EIP: 0060:[<c3834473>] Not tainted
EFLAGS: 00010206
EIP is at intr_handler+0x173/0x390 [fealnx]
eax: 00207aee ebx: 00000000 ecx: c294c040 edx: 00000000
esi: c125ea00 edi: 00000018 ebp: 00000002 esp: c033bf44
ds: 007b es: 007b ss: 0068
Process swapper (pid: 0, threadinfo:c033a000, task: c02ce4c0)

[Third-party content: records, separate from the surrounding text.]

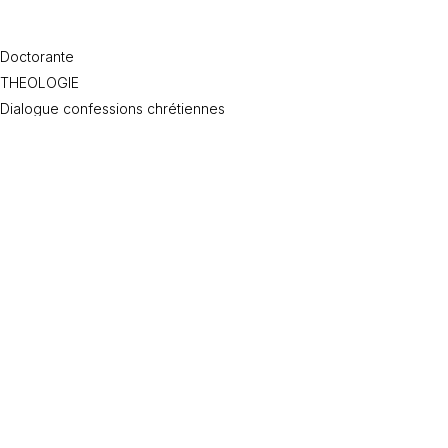
Doctorante
THEOLOGIE
Dialogue confessions chrétiennes
Théorie de l’Église
Histoire pensée protestante
Méthodologie
Oecuménisme
Histoire pensée réformée
Engagement en Église
Oui
Oui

Stack: 00006144 00006134 00006100 00006138 00000001 00000014 c2911620 04000001
       00000000 c033bfb0 c010a091 0000000a c125e800 c033bfb0 0000000a 00000140
       c0339b40 c2911620 c010a320 0000000a c033bfb0 c2911620 c033a000 000a0600

Call Trace:
 [<c010a091>] handle_IRQ_event+0x31/0x60
 [<c010a320>] do_IRQ+0x70/0xe0
 [<c0105000>] _stext+0x0/0x20
 [<c0108c68>] common_interrupt+0x18/0x20
 [<c0106b30>] default_idle+0x0/0x30
 [<c0105000>] _stext+0x0/0x20
 [<c0106b54>] default_idle+0x24/0x30
 [<c0106bc5>] cpu_idle+0x25/0x40
 [<c033c66d>] start_kernel+0x15d/0x190

Code: ff 8a 98 00 00 00 0f 94 c0 84 c0 0f 85 84 01 00 00 8b 86 a8
 <0>Kernel panic: Fatal exception in interrupt
In interupt handler - not syncing


I'm keeping information about this at http://fjortis.info/pub/panic/ so have a 
look there for more panic's and other information.


Steps to reproduce:
Use the fealnx driver and send some traffic over it.... (bittorrent seems to be 
the perfect killer. Atleast it happens here alot when I have a couple of 
torrents running.)
Comment 1 Francois Romieu 2004-02-27 14:53:56 UTC
Afaiks, np->{free_tx_count/really_tx_count} update in start_xmit is not atomic 
wrt the irq handler and the irq handler updates these variables as well. 
So we could have: 
- start_xmit reads really_tx_count (first step to update really_tx_count); 
- first tx irq takes place in and updates really_tx_count 
- start_xmit ends updating really_tx_count, ignoring the value set in the irq 
handler 
- second tx irq takes place and reads an erroneously high really_tx_count 
value 
- <censored> 
 
Can you try to disable interrupts around the two following instructions in 
start_xmit: 
        --np->free_tx_count; 
        ++np->really_tx_count; 
 
PS: please Cc: me on followup 
 
Comment 2 Andreas Henriksson 2004-03-07 07:17:22 UTC
I've been testing out a fealnx card in my workstation for about one week now and 
haven't had any kernel panic when using spin_lock_irq(&np->lock) and 
spin_unlock_irq(&np->lock) in the start_tx function as described by Francois 
Romieu (who also suggested changing it to spin_{,un}lock_irqsave(&np->lock, 
flags).. ).

I'm changing it to RESOLVED and continue testing (since my p166 could live about 
3 weeks before getting a kernel panic).... Francois Romieu also suggested a 
couple of ways to stress-test the driver which I'll try "really soon"<tm> ... I 
might also fire up my p166 again and test it before submitting a patch (unless 
some skilled person steps forward and deems this at really trivial and sends a 
patch to Linus or akpm).

// Andreas Henriksson (andreas@fjortis.info)
Comment 3 Denis Vlasenko 2004-03-26 12:03:32 UTC
Nice explanation, but on x86 uniprocessor it can't happen.
Andreas' machine is UP AFAIK.
Comment 4 Francois Romieu 2004-03-26 12:27:18 UTC
Bzzzt. It can happen on uniprocessor as well if interruptions are not disabled.